Tuesday, May 27, 2008

In Los Angeles

I’m in Los Angeles to give a three-hour briefing to my client’s lawyers in their 55th-floor ærie downtown.

This is my second stay in downtown L.A. in a month, and I’ll admit I rather like the mix of old and new skyscrapers. I’m staying in the Checkers Hotel (pictured), which is now operated under the Hilton label. It’s listed as a “four-diamond boutique hotel”, which bodes well for a luxury stay, but it’s under $200 a night, and the room is nice but not spectacular. It doesn’t seem a lot different than the Hilton I regularly stay at in unglamourous Burnaby, British Columbia.

As always, work-outs suffer. Yesterday I didn’t get a chance to get out at all before I headed to YYZ. Part of the problem was that I set aside an hour or so to get my TN visa renewed at the U.S. Bureau of Customs & Border Protection’s office at the airport.
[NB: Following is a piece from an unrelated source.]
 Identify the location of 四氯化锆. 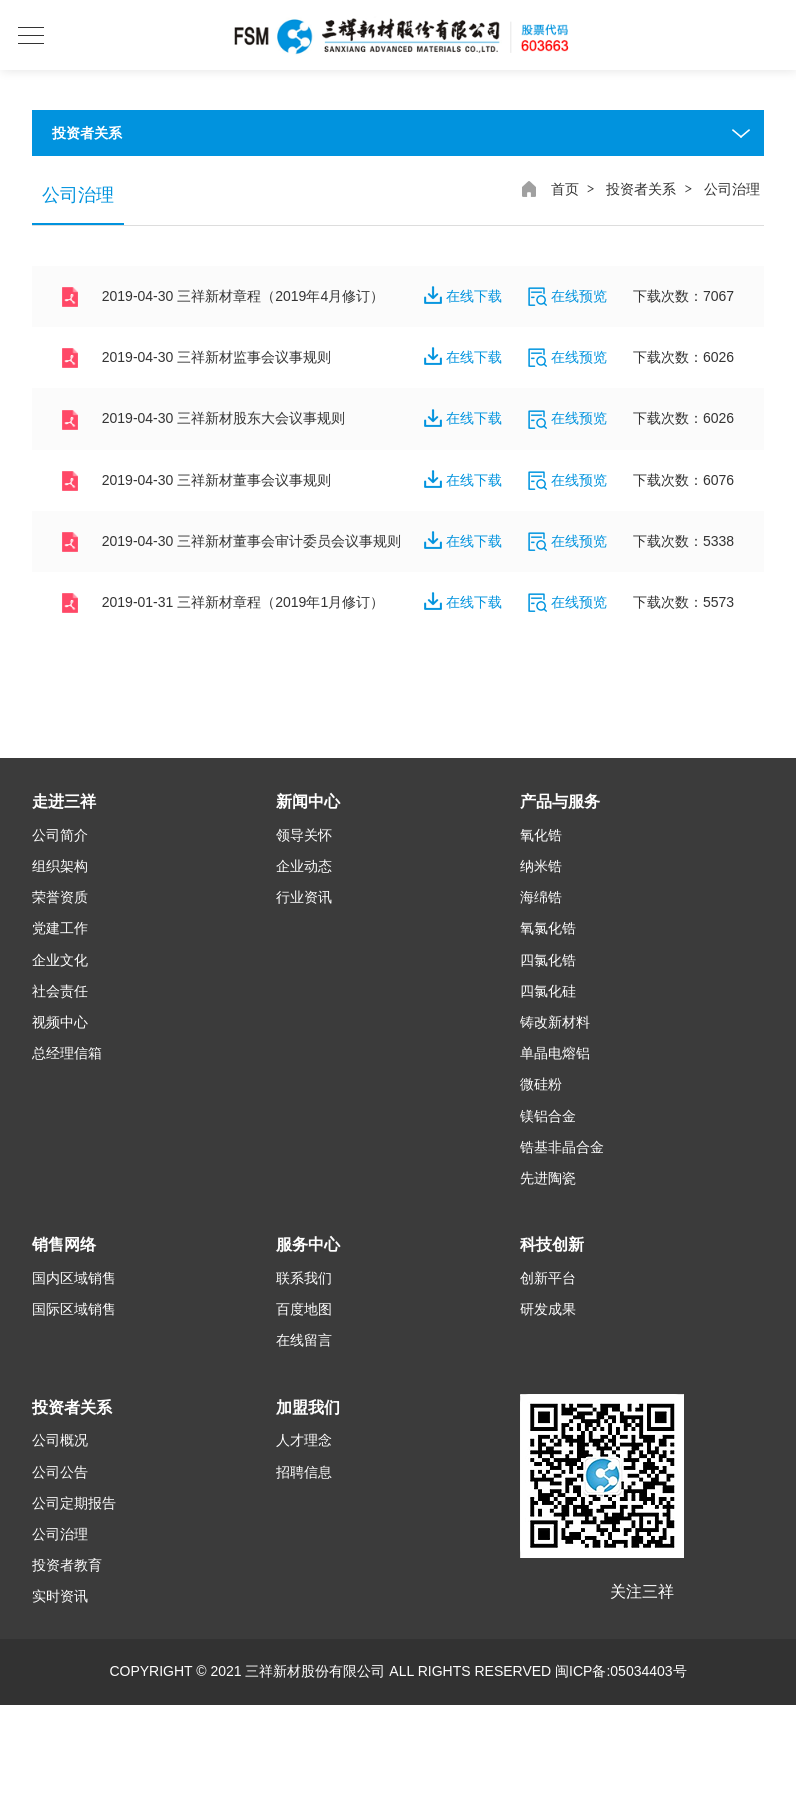 (548, 961).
I guess I should’ve read the Wikipedia article I link to; for the first time in almost ten years, my routine, well documented petition (sic) was the subject of a somewhat aggressive interrogation. It wasn’t that the officer was probing my petition that bothered me—that’s happened before—it was that he was needlessly aggressive, cut me off as I tried to answered and told me what I was trying to tell me, and accused me of trying to pull a fast one on him. It was all rather sad and irritating because, for strong personal and professional reasons, I want to keep my U.S. entry status totally clean. My petition is almost three pages long, full of detail, and I seem to have gotten into trouble by giving him so much information he took a hook and told me I didn’t understand my own business.

It was clear, however, that he’d painted himself into a corner: if his interpretation was correct, I qualified for a visa-free entry! He decided to grant the visa because his colleagues had already granted me one for the same work; but to do so with “notes on my file”. He reminded me of the incompetent cops you can see on Cops or sometimes run into, who jump to conclusions, are aggressive whatever the situation, and assume everyone has a secret agenda. (Let me hasten to add that I’ve often enough run into cops—and CBP officers!—who do listen, don’t jump to conclusions, and do their duty in a helpful manner.)

So now I’m in my hotel room, my daily review done. I have two conference calls, my client is coming over to preview the presentation, and of course I have my big briefing this afternoon. Will I get to work out? Let’s hope so!